Problem statement => In the records below, reproduce exactly the lines from the one containing "Зараз ЛХ з Зарічного" through the one containing "Forme galénique", both included, and omit the pictures.

(Extracted page text data)
BEGIN

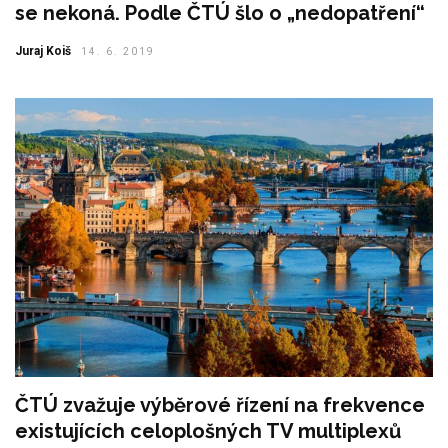
se nekoná. Podle ČTÚ šlo o „nedopatření“
Juraj Koiš
14. 6. 2019
ČTÚ zvažuje výběrové řízení na frekvence
existujících celoplošných TV multiplexů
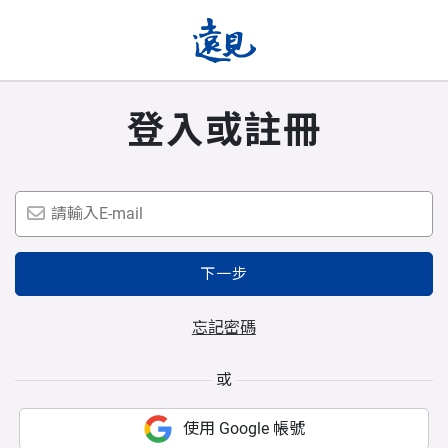
登入或註冊
下一步
忘記密碼
或
使用 Google 帳號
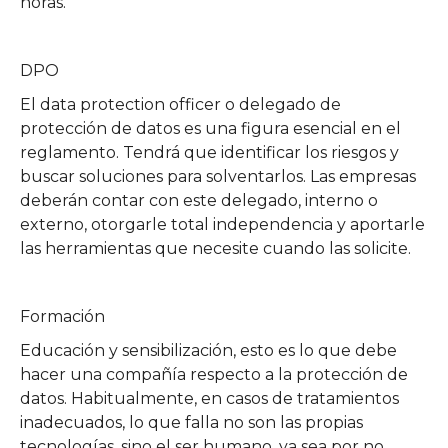
horas.
DPO
El data protection officer o delegado de
protección de datos es una figura esencial en el
reglamento. Tendrá que identificar los riesgos y
buscar soluciones para solventarlos. Las empresas
deberán contar con este delegado, interno o
externo, otorgarle total independencia y aportarle
las herramientas que necesite cuando las solicite.
Formación
Educación y sensibilización, esto es lo que debe
hacer una compañía respecto a la protección de
datos. Habitualmente, en casos de tratamientos
inadecuados, lo que falla no son las propias
tecnologías, sino el ser humano, ya sea por no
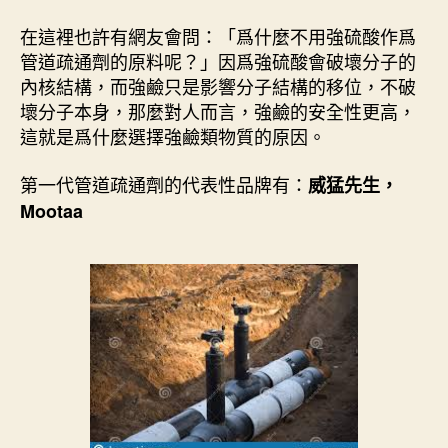
在這裡也許有網友會問：「爲什麼不用強硫酸作爲
管道疏通劑的原料呢？」因爲強硫酸會破壞分子的
內核結構，而強鹼只是影響分子結構的移位，不破
壞分子本身，那麼對人而言，強鹼的安全性更高，
這就是爲什麼選擇強鹼類物質的原因。
第一代管道疏通劑的代表性品牌有：
威猛先生，
Mootaa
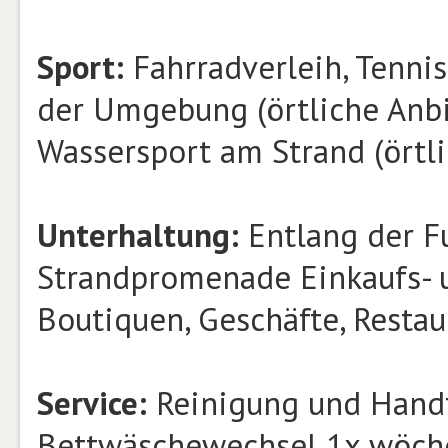
Sport:
Fahrradverleih, Tennis
der Umgebung (örtliche Anbi
Wassersport am Strand (örtl
Unterhaltung:
Entlang der F
Strandpromenade Einkaufs- 
Boutiquen, Geschäfte, Restaur
Service:
Reinigung und Handt
Bettwäschewechsel 1x wöch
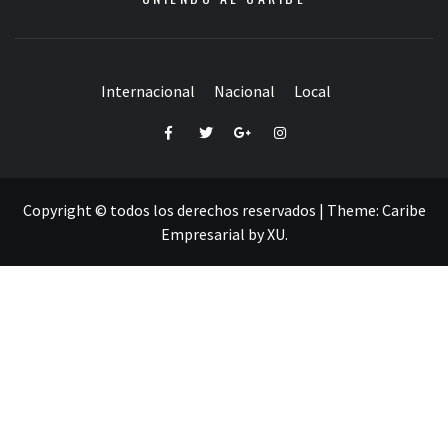
Internacional
Nacional
Local
Facebook
Twitter
Google+
Instagram
Copyright © todos los derechos reservados
|
Theme:
Caribe
Empresarial
by
XU
.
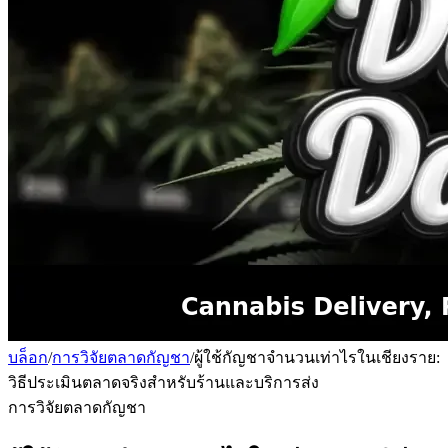
บล็อก
/
การวิจัยตลาดกัญชา
/
ผู้ใช้กัญชาจำนวนเท่าไรในเชียงราย:
วิธีประเมินตลาดจริงสำหรับร้านและบริการส่ง
การวิจัยตลาดกัญชา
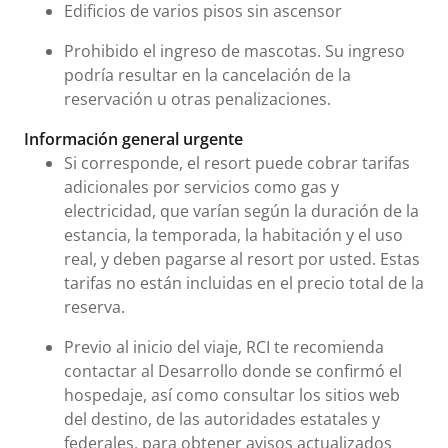
Edificios de varios pisos sin ascensor
Prohibido el ingreso de mascotas. Su ingreso
podría resultar en la cancelación de la
reservación u otras penalizaciones.
Información general urgente
Si corresponde, el resort puede cobrar tarifas
adicionales por servicios como gas y
electricidad, que varían según la duración de la
estancia, la temporada, la habitación y el uso
real, y deben pagarse al resort por usted. Estas
tarifas no están incluidas en el precio total de la
reserva.
Previo al inicio del viaje, RCI te recomienda
contactar al Desarrollo donde se confirmó el
hospedaje, así como consultar los sitios web
del destino, de las autoridades estatales y
federales, para obtener avisos actualizados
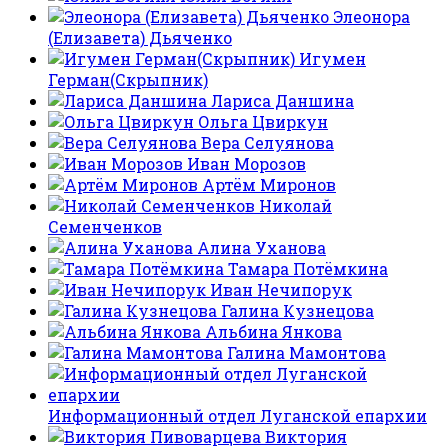
Элеонора
(Елизавета) Дьяченко
Игумен
Герман(Скрыпник)
Лариса Даншина
Ольга Цвиркун
Вера Селуянова
Иван Морозов
Артём Миронов
Николай
Семенченков
Алина Уханова
Тамара Потёмкина
Иван Нечипорук
Галина Кузнецова
Альбина Янкова
Галина Мамонтова
Информационный отдел Луганской епархии
Виктория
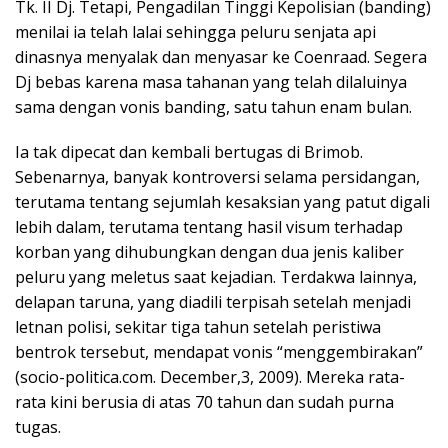
Tk. II Dj. Tetapi, Pengadilan Tinggi Kepolisian (banding)
menilai ia telah lalai sehingga peluru senjata api
dinasnya menyalak dan menyasar ke Coenraad. Segera
Dj bebas karena masa tahanan yang telah dilaluinya
sama dengan vonis banding, satu tahun enam bulan.
Ia tak dipecat dan kembali bertugas di Brimob.
Sebenarnya, banyak kontroversi selama persidangan,
terutama tentang sejumlah kesaksian yang patut digali
lebih dalam, terutama tentang hasil visum terhadap
korban yang dihubungkan dengan dua jenis kaliber
peluru yang meletus saat kejadian. Terdakwa lainnya,
delapan taruna, yang diadili terpisah setelah menjadi
letnan polisi, sekitar tiga tahun setelah peristiwa
bentrok tersebut, mendapat vonis “menggembirakan”
(socio-politica.com. December,3, 2009). Mereka rata-
rata kini berusia di atas 70 tahun dan sudah purna
tugas.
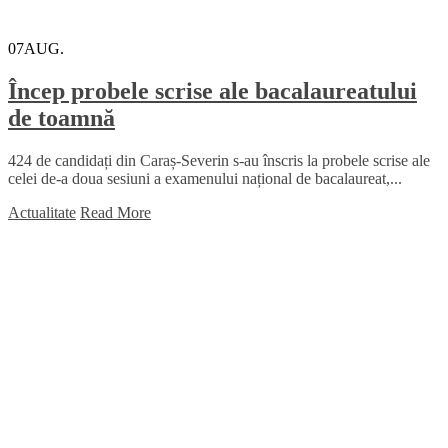
07
AUG.
Încep probele scrise ale bacalaureatului
de toamnă
424 de candidați din Caraș-Severin s-au înscris la probele scrise ale
celei de-a doua sesiuni a examenului național de bacalaureat,...
Actualitate
Read More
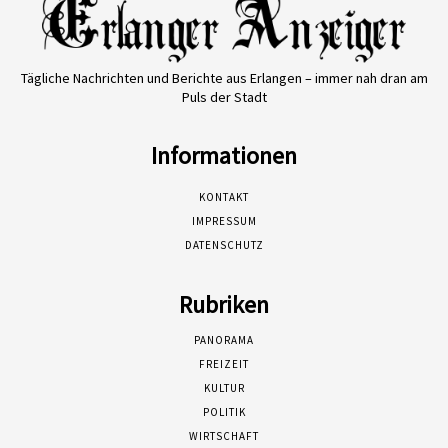
Tägliche Nachrichten und Berichte aus Erlangen – immer nah dran am
Puls der Stadt
Informationen
KONTAKT
IMPRESSUM
DATENSCHUTZ
Rubriken
PANORAMA
FREIZEIT
KULTUR
POLITIK
WIRTSCHAFT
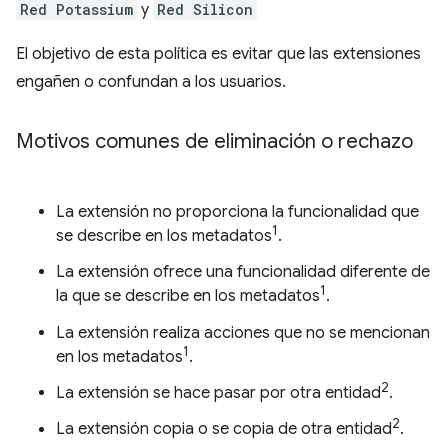
Red Potassium
y
Red Silicon
El objetivo de esta política es evitar que las extensiones
engañen o confundan a los usuarios.
Motivos comunes de eliminación o rechazo
La extensión no proporciona la funcionalidad que
1
se describe en los metadatos
.
La extensión ofrece una funcionalidad diferente de
1
la que se describe en los metadatos
.
La extensión realiza acciones que no se mencionan
1
en los metadatos
.
2
La extensión se hace pasar por otra entidad
.
2
La extensión copia o se copia de otra entidad
.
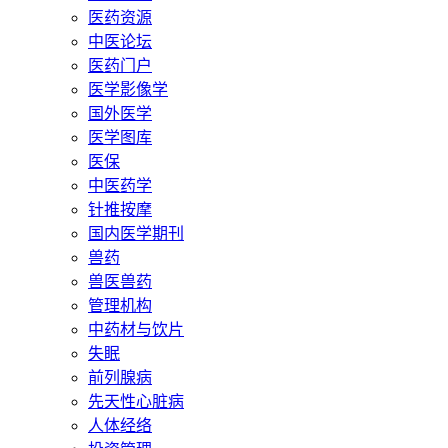
医药资源
中医论坛
医药门户
医学影像学
国外医学
医学图库
医保
中医药学
针推按摩
国内医学期刊
兽药
兽医兽药
管理机构
中药材与饮片
失眠
前列腺病
先天性心脏病
人体经络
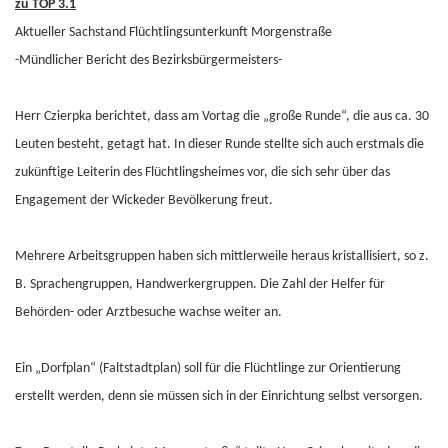
zu TOP 3.1
Aktueller Sachstand Flüchtlingsunterkunft Morgenstraße
-Mündlicher Bericht des Bezirksbürgermeisters-
Herr Czierpka berichtet, dass am Vortag die „große Runde“, die aus ca. 30
Leuten besteht, getagt hat. In dieser Runde stellte sich auch erstmals die
zukünftige Leiterin des Flüchtlingsheimes vor, die sich sehr über das
Engagement der Wickeder Bevölkerung freut.
Mehrere Arbeitsgruppen haben sich mittlerweile heraus kristallisiert, so z.
B. Sprachengruppen, Handwerkergruppen. Die Zahl der Helfer für
Behörden- oder Arztbesuche wachse weiter an.
Ein „Dorfplan“ (Faltstadtplan) soll für die Flüchtlinge zur Orientierung
erstellt werden, denn sie müssen sich in der Einrichtung selbst versorgen.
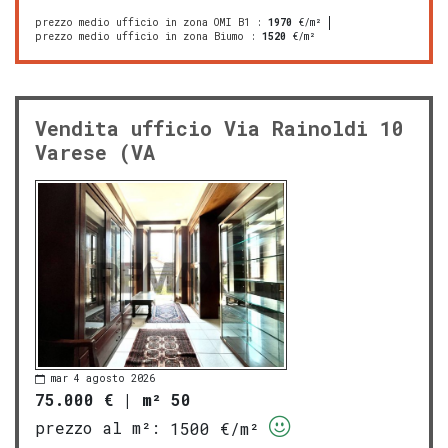
prezzo medio ufficio in zona OMI B1
:
1970
€/m²
prezzo medio ufficio in zona Biumo
:
1520
€/m²
Vendita ufficio Via Rainoldi 10
Varese (VA
mar 4 agosto 2026
75.000 €
|
m² 50
prezzo al m²:
1500 €/m²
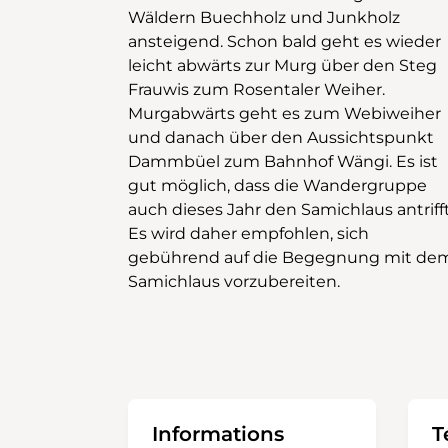
Wäldern Buechholz und Junkholz
ansteigend. Schon bald geht es wieder
leicht abwärts zur Murg über den Steg
Frauwis zum Rosentaler Weiher.
Murgabwärts geht es zum Webiweiher
und danach über den Aussichtspunkt
Dammbüel zum Bahnhof Wängi. Es ist
gut möglich, dass die Wandergruppe
auch dieses Jahr den Samichlaus antrifft
Es wird daher empfohlen, sich
gebührend auf die Begegnung mit de
Samichlaus vorzubereiten.
Informations
T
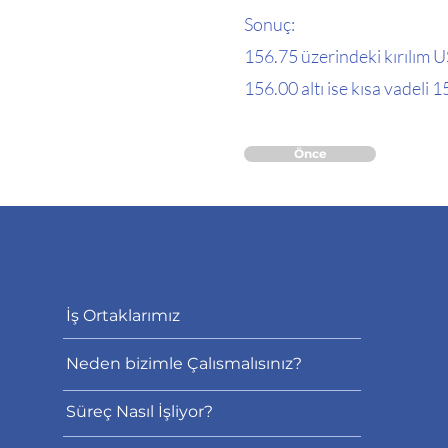
Sonuç:
156.75 üzerindeki kırılım 
156.00 altı ise kısa vadeli 
Önce
İş Ortaklarımız
Neden bizimle Çalısmalısınız?
Süreç Nasıl İşliyor?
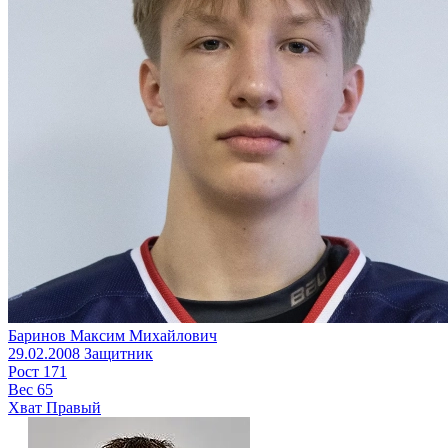
Баринов Максим Михайлович
29.02.2008
Защитник
Рост
171
Вес
65
Хват
Правый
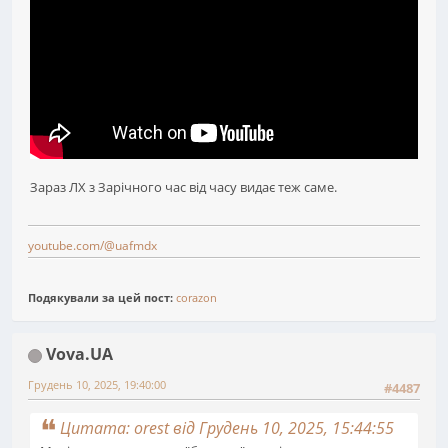
Зараз ЛХ з Зарічного час від часу видає теж саме.
youtube.com/@uafmdx
Подякували за цей пост:
corazon
Vova.UA
Грудень 10, 2025, 19:40:00
#4487
Цитата: orest від Грудень 10, 2025, 15:44:55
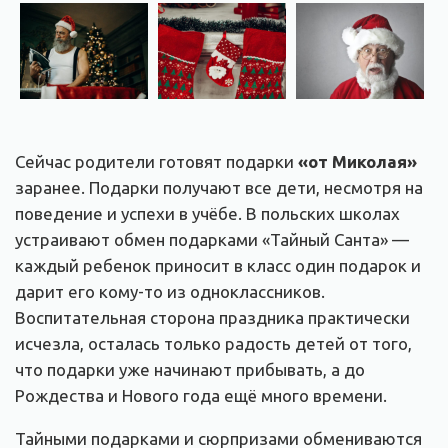
Сейчас родители готовят подарки
«от Миколая»
заранее. Подарки получают все дети, несмотря на
поведение и успехи в учёбе. В польских школах
устраивают обмен подарками «Тайный Санта» —
каждый ребенок приносит в класс один подарок и
дарит его кому-то из одноклассников.
Воспитательная сторона праздника практически
исчезла, осталась только радость детей от того,
что подарки уже начинают прибывать, а до
Рождества и Нового года ещё много времени.
Тайными подарками и сюрпризами обмениваются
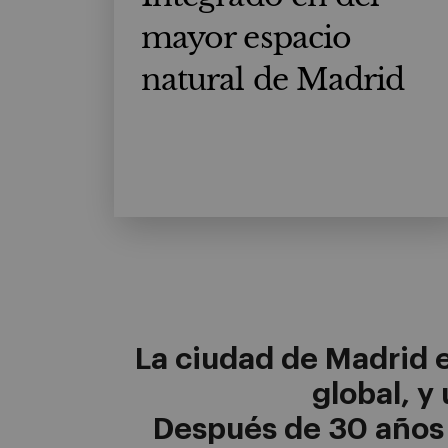
mayor espacio
natural de Madrid
La ciudad de Madrid e
global, y
Después de 30 años 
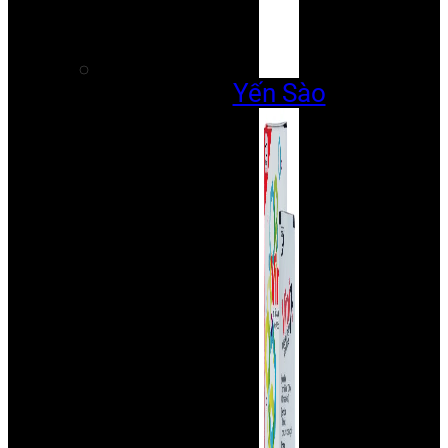
Yến Sào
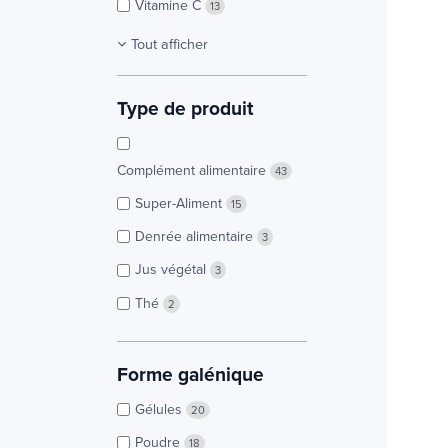
Vitamine C
13
Tout afficher
Type de produit
Complément alimentaire
43
Super-Aliment
15
Denrée alimentaire
3
Jus végétal
3
Thé
2
Forme galénique
Gélules
20
Poudre
18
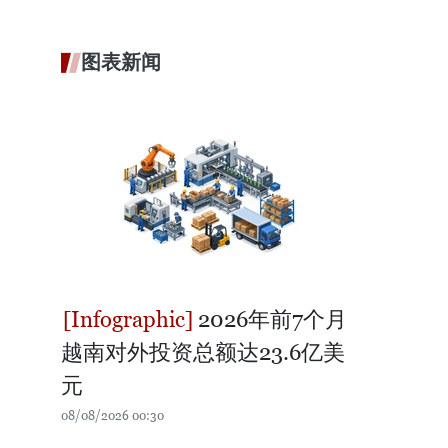
图表新闻
2026年前7个月
越南对外投资总额达23.6亿美
元
08/08/2026 00:30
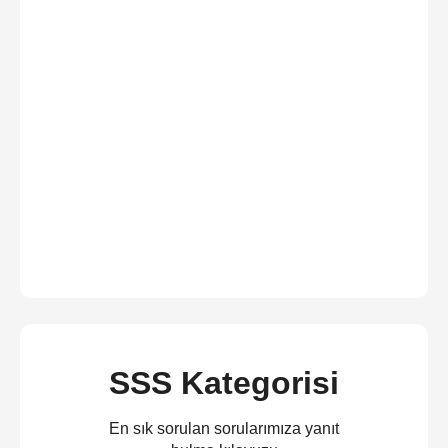
SSS Kategorisi
En sık sorulan sorularımıza yanıt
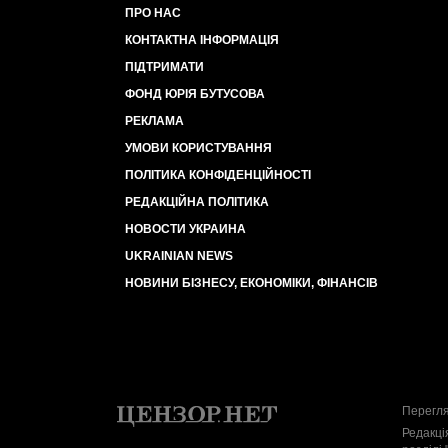
ПРО НАС
КОНТАКТНА ІНФОРМАЦІЯ
ПІДТРИМАТИ
ФОНД ЮРІЯ БУТУСОВА
РЕКЛАМА
УМОВИ КОРИСТУВАННЯ
ПОЛІТИКА КОНФІДЕНЦІЙНОСТІ
РЕДАКЦІЙНА ПОЛІТИКА
НОВОСТИ УКРАИНА
UKRAINIAN NEWS
НОВИНИ БІЗНЕСУ, ЕКОНОМІКИ, ФІНАНСІВ
Перегля
Редакці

END

Response to this exercise =>
Зараз ЛХ з Зарічного час від часу видає теж саме.
youtube.com/@uafmdx
Подякували за цей пост:
corazon
Vova.UA
Грудень 10, 2025, 19:40:00
#4487
Цитата: orest від Грудень 10, 2025, 15:44:55
Сейчас родители готовят подарки
«от Миколая»
заранее. Подарки получают все дети, несмотря на
поведение и успехи в учёбе. В польских школах
устраивают обмен подарками «Тайный Санта» —
каждый ребенок приносит в класс один подарок и
дарит его кому-то из одноклассников.
Воспитательная сторона праздника практически
исчезла, осталась только радость детей от того,
что подарки уже начинают прибывать, а до
Рождества и Нового года ещё много времени.
Тайными подарками и сюрпризами обмениваются
mayor espacio
natural de Madrid
La ciudad de Madrid e
global, y
Después de 30 años 
Yến Sào
Vitamine C
13
Tout afficher
Type de produit
Complément alimentaire
43
Super-Aliment
15
Denrée alimentaire
3
Jus végétal
3
Thé
2
Forme galénique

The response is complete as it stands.